# Assignment 2

### Import

In [63]:
import urllib2
import json
import re
import networkx as nx
import numpy as np
import matplotlib.pyplot as plt
import collections
import numpy as np
from collections import Counter
from __future__ import division
import io

# Part I: Comunity Structure

** Explain the concept of modularity in your own words. ** 

**Modularity** is a measurement that allows us to quantify the goodness of a partition of a network into communities, where partition is a division of a network into an arbitrary number of groups such that each node belongs to one and only one group. More specifically, Modularity is a concept that measures systematic deviations from a random configuration of a network. This helps us indentifying groups that are embedded in a network, and finding nodes that interact more frequantly with each other than in a random network. Therefore modularity is simply a measurement of the systematic deviations from a random configuration. Networks with high modularity have dense connections between the nodes within modules but sparse connections between nodes in different modules

The modularity of a network can be calculated with the following equation

Equation 9.12

$$ M_c = \sum_{c=1}^{n_c}[ \dfrac{L_c}{L} - (\dfrac{k_c}{2L}) ] $$

where:

    * L : total number of links in the network
    * Lc = number of links in each community 
    * kc = total degree of the nodes



** Now, calculate the modularity of the branches reported by the Wikipedia editors **

We start by creating a dictionary that contains the names of all philosophers in the each branch of philosophy

In [139]:
philosophers = {
    "aestheticians":{ "title":"title=List_of_aestheticians", "names":""},
    "epistemologists":{ "title":"title=List_of_epistemologists", "names":""},
    "ethicists":{ "title":"title=List_of_ethicists", "names":"" },
    "logicians":{ "title":"title=List_of_logicians", "names":"" },
    "metaphysicians":{ "title":"title=List_of_metaphysicians", "names":"" },
    "social and political philosophers":{ "title":"title=Index_of_sociopolitical_thinkers", "names":""}
}

We then loop through each branch's wikipage and collect the names of the philosophers

In [146]:
# set the parameters (explained in detail here https://www.mediawiki.org/wiki/API:Tutorial)
baseurl = "https://en.wikipedia.org/w/index.php?"
title = ""
action = "action=edit"

for i in philosophers:
    # construct the query
    query = "{}{}&{}".format(
        baseurl,
        philosophers[i]["title"],
        action
    )
    
    # use urllib and regex to get the list of philosophers
    wikiresponse = urllib2.urlopen(query)
    wikisource = wikiresponse.read()
    philosophers[i]["names"] = re.findall(r'\*.*?\[\[(.*?)[\]\|]', wikisource)
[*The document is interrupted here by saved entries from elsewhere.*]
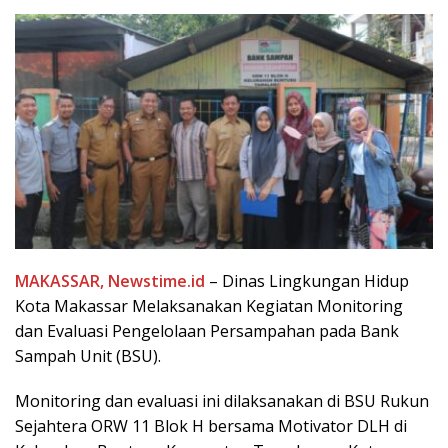
MAKASSAR, Newstime.id
– Dinas Lingkungan Hidup
Kota Makassar Melaksanakan Kegiatan Monitoring
dan Evaluasi Pengelolaan Persampahan pada Bank
Sampah Unit (BSU).
Monitoring dan evaluasi ini dilaksanakan di BSU Rukun
Sejahtera ORW 11 Blok H bersama Motivator DLH di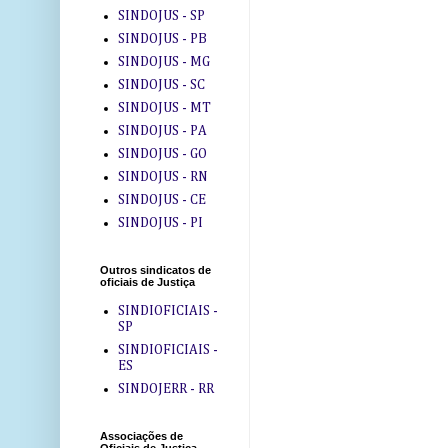
SINDOJUS - SP
SINDOJUS - PB
SINDOJUS - MG
SINDOJUS - SC
SINDOJUS - MT
SINDOJUS - PA
SINDOJUS - GO
SINDOJUS - RN
SINDOJUS - CE
SINDOJUS - PI
Outros sindicatos de
oficiais de Justiça
SINDIOFICIAIS -
SP
SINDIOFICIAIS -
ES
SINDOJERR - RR
Associações de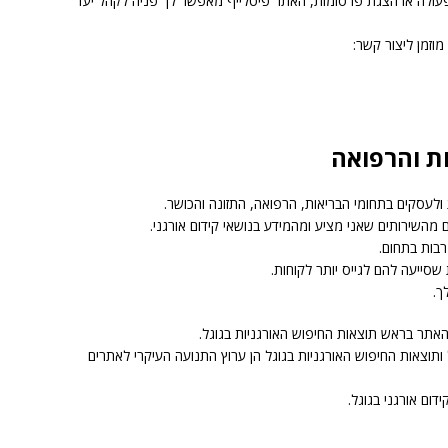
פעולה או הצגת פרסומות, האתר פיטלייף מאפשר לך פניה לקהל יעד
וזמן ליצור קשר:
ת והרפואה
ולעסקים בתחומי הבריאות, הרפואה, התזונה והכושר.
השירותים שאני מציע ומהמידע בנושאי קידום אורגני.
רבות בתחום.
שסייעה להם לגייס יותר לקוחות.
ך.
האתר בראש תוצאות החיפוש האורגניות בגוגל.
 ותוצאות החיפוש האורגניות בגוגל הן ערוץ התנועה העיקרי לאתרים
ום אורגני בגוגל.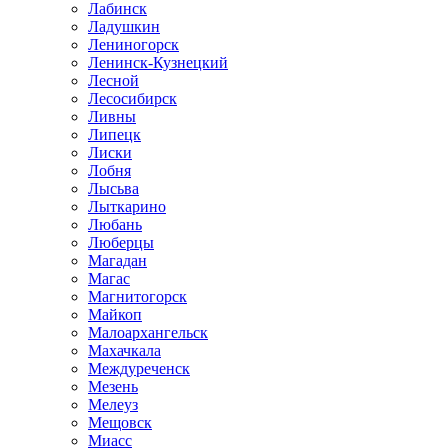
Лабинск
Ладушкин
Лениногорск
Ленинск-Кузнецкий
Лесной
Лесосибирск
Ливны
Липецк
Лиски
Лобня
Лысьва
Лыткарино
Любань
Люберцы
Магадан
Магас
Магнитогорск
Майкоп
Малоархангельск
Махачкала
Междуреченск
Мезень
Мелеуз
Мещовск
Миасс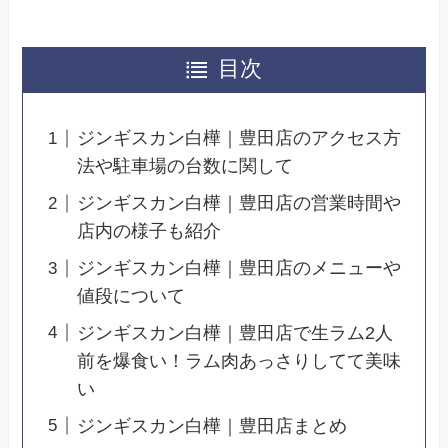
目次
ジンギスカン白樺｜豊田店のアクセス方
法や駐車場の台数に関して
ジンギスカン白樺｜豊田店の営業時間や
店内の様子も紹介
ジンギスカン白樺｜豊田店のメニューや
値段について
ジンギスカン白樺｜豊田店で生ラム2人
前を爆食い！ラム肉あっさりしてて美味
い
ジンギスカン白樺｜豊田店まとめ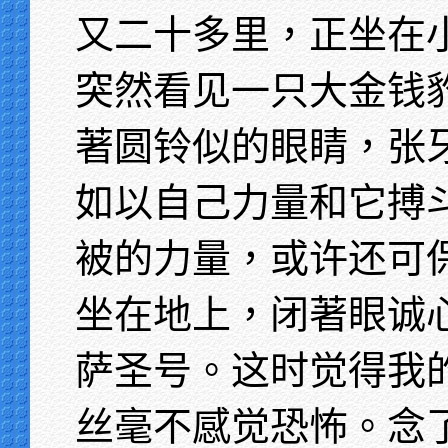
又二十多里，正坐在
突然看见一只大金钱
著圆铃似的眼睛，张
如以自己力量和它搏
被的力量，或许还可
坐在地上，闭著眼诚
萨圣号。这时觉得我
丝毫不感觉恐怖。念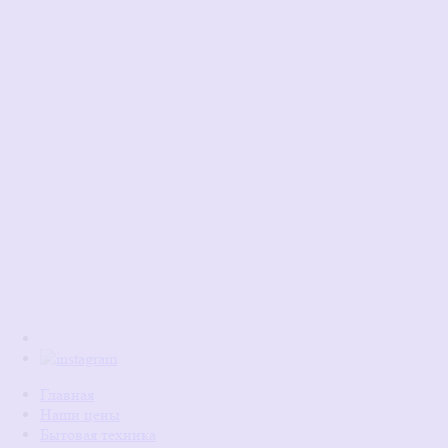
Главная
Наши цены
Бытовая техника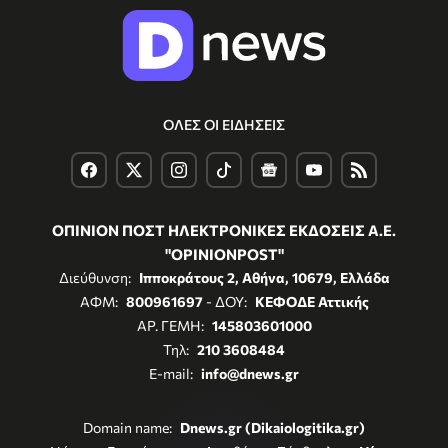
ΟΛΕΣ ΟΙ ΕΙΔΗΣΕΙΣ
ΟΠΙΝΙΟΝ ΠΟΣΤ ΗΛΕΚΤΡΟΝΙΚΕΣ ΕΚΔΟΣΕΙΣ Α.Ε.
"OPINIONPOST"
Διεύθυνση:
Ιπποκράτους 2, Αθήνα, 10679, Ελλάδα
ΑΦΜ:
800961697
- ΔΟΥ:
ΚΕΦΟΔΕ Αττικής
ΑΡ. ΓΕΜΗ:
145803601000
Τηλ:
210 3608484
E-mail:
info@dnews.gr
Domain name:
Dnews.gr (Dikaiologitika.gr)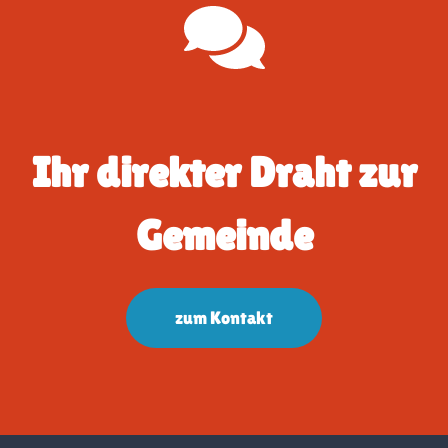
Ihr direkter Draht zur
Gemeinde
zum Kontakt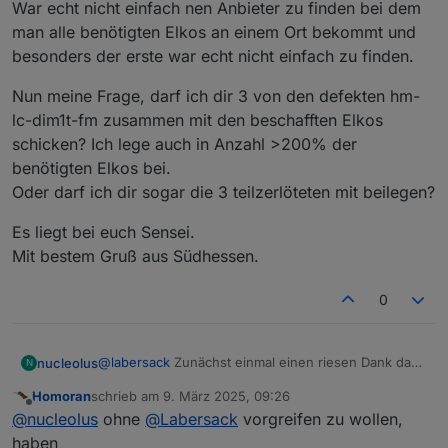
War echt nicht einfach nen Anbieter zu finden bei dem
man alle benötigten Elkos an einem Ort bekommt und
besonders der erste war echt nicht einfach zu finden.
Nun meine Frage, darf ich dir 3 von den defekten hm-
lc-dim1t-fm zusammen mit den beschafften Elkos
schicken? Ich lege auch in Anzahl >200% der
benötigten Elkos bei.
Oder darf ich dir sogar die 3 teilzerlöteten mit beilegen?
Es liegt bei euch Sensei.
Mit bestem Gruß aus Südhessen.
0
@
labersack
Zunächst einmal einen riesen Dank dass
nucleolus
N
du dich hier so einsetzt, grandios.
Homoran
schrieb am
9. März 2025, 09:26
Ich selber habe derzeit 6 Aktoren des Typs hm-lc-
Ich habe nun bei 3 Aktoren angefangen selber die
zuletzt editiert von
Offline
@
nucleolus
ohne
@
Labersack
vorgreifen zu wollen,
dim1t-fm von denen einige in einer Art Bootloop
Elkos zu entlöten nach Anleitung von
hängen (also kurz nach erfolgreichem boot neu
https://blog.fh-kaernten.at/ingmarsretro/tag/hm-lc-
Die Elkos habe ich recherchiert und fand passende
haben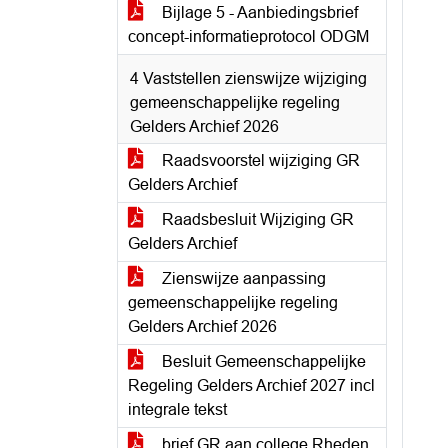
Bijlage 5 - Aanbiedingsbrief
concept-informatieprotocol ODGM
4 Vaststellen zienswijze wijziging
gemeenschappelijke regeling
Gelders Archief 2026
Raadsvoorstel wijziging GR
Gelders Archief
Raadsbesluit Wijziging GR
Gelders Archief
Zienswijze aanpassing
gemeenschappelijke regeling
Gelders Archief 2026
Besluit Gemeenschappelijke
Regeling Gelders Archief 2027 incl
integrale tekst
brief GR aan college Rheden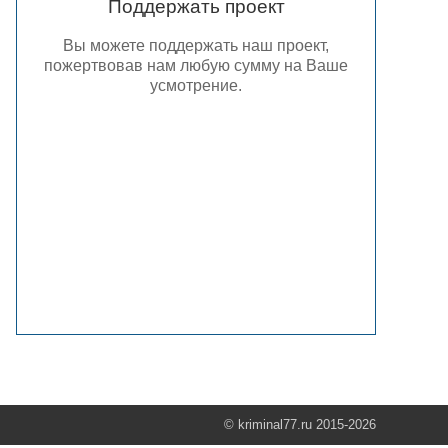
Поддержать проект
Вы можете поддержать наш проект,
пожертвовав нам любую сумму на Ваше
усмотрение.
© kriminal77.ru 2015-2026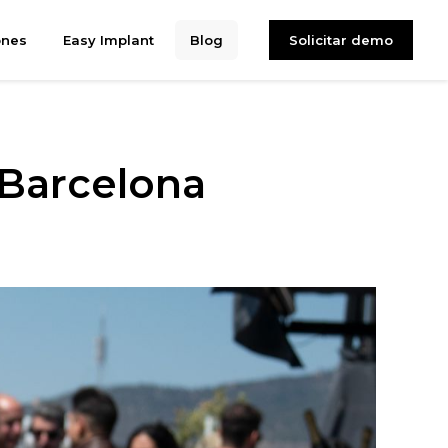
ones
Easy Implant
Blog
Solicitar demo
 Barcelona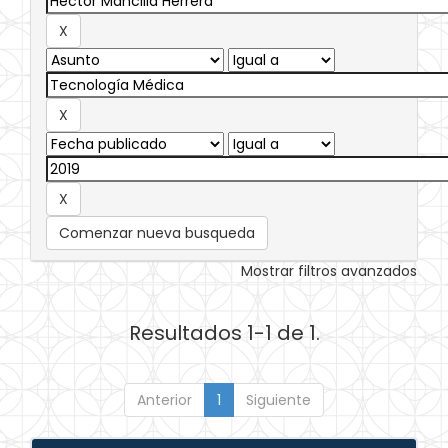
Comenzar nueva busqueda
Mostrar filtros avanzados
Resultados 1-1 de 1.
Anterior
1
Siguiente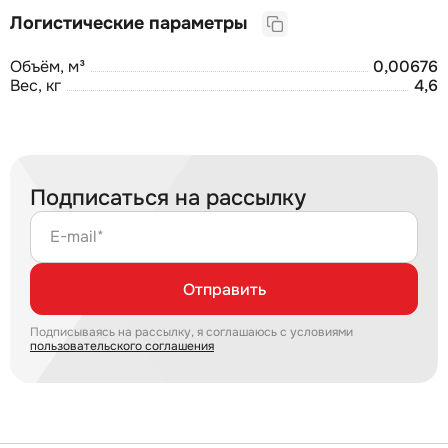
Логистические параметры
Объём, м³
0,00676
Вес, кг
4,6
Подписаться на рассылку
E-mail*
Отправить
Подписываясь на рассылку, я соглашаюсь с условиями
пользовательского соглашения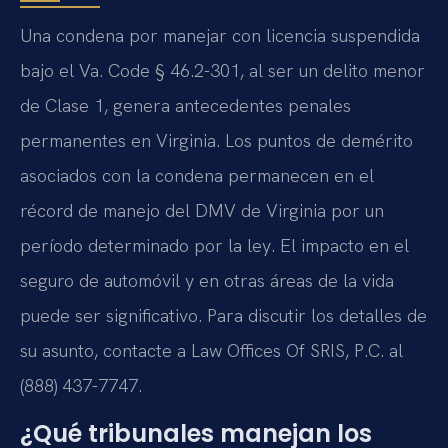
Una condena por manejar con licencia suspendida
bajo el Va. Code § 46.2-301, al ser un delito menor
de Clase 1, genera antecedentes penales
permanentes en Virginia. Los puntos de demérito
asociados con la condena permanecen en el
récord de manejo del DMV de Virginia por un
período determinado por la ley. El impacto en el
seguro de automóvil y en otras áreas de la vida
puede ser significativo. Para discutir los detalles de
su asunto, contacte a Law Offices Of SRIS, P.C. al
(888) 437-7747.
¿Qué tribunales manejan los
# Because the last 4 elements of the ethicists list and social and political philosophers are not philosophers
# they are left out
philosophers["ethicists"]["names"] = philosophers["ethicists"]["names"][:-4]
philosophers["social and political philosophers"]["names"] = philosophers["social and political philosophers"]["names"][:-4] 

Then we loop through each philosopher's wikipage and in each page we find the links to other philosophers. From that information we create the undirected graph

In [147]:
G = nx.Graph() # Create a undirected graph

# First of all get all the philosophers
all_philophers = []
for i in philosophers:
    all_philophers = all_philophers + philosophers[i]["names"]

all_philosophers_uniq = set(all_philophers)
    
counter = 0

# set the parameters for the query (explained in detail here https://www.mediawiki.org/wiki/API:Tutorial)
baseurl = "https://en.wikipedia.org/w/api.php?"
actions = "action=query"
title = "titles="
content = "prop=revisions&rvprop=content"
dataformat = "format=json"

# iterate through the philosophers and for each philosphers download his wikipedia page
# The list comprehension goes through the list of philosophers and replaces " " for "_"
for philo in all_philosophers_uniq:
    query = "{}{}&{}{}&{}&{}".format(
        baseurl,
        actions,
        title,
        philo.replace(" ","_"),
        content,
        dataformat
    )
    #print(philo)
    #print(query)
    
    wikiresponse = urllib2.urlopen(query)
    theArticle = wikiresponse.read()
    
    # Add the philosopher to the graph
    G.add_node(philo)

    # use regex and the set.intersection function to find all philosophers that are linked from the 
    # wikipage of each philosopher
    linkedPhilosophers = set(re.findall(r'.*?\[\[(.*?)[\]\|]', theArticle)).intersection(all_philosophers_uniq)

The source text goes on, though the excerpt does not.